What is needed => Copy the records word for word. Pictures do not go in.

Transcribed page contents
**********
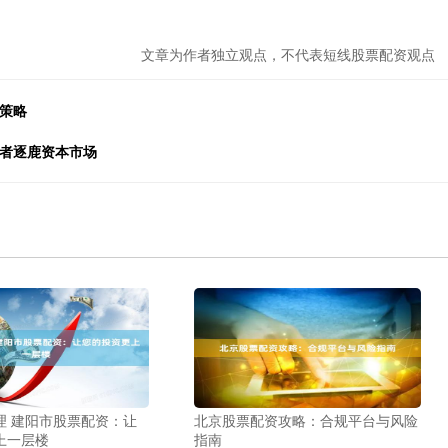
。
文章为作者独立观点，不代表短线股票配资观点
策略
资者逐鹿资本市场
理 建阳市股票配资：让
北京股票配资攻略：合规平台与风险
上一层楼
指南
**********
Output below =>
。
文章为作者独立观点，不代表短线股票配资观点
策略
资者逐鹿资本市场
理 建阳市股票配资：让
北京股票配资攻略：合规平台与风险
上一层楼
指南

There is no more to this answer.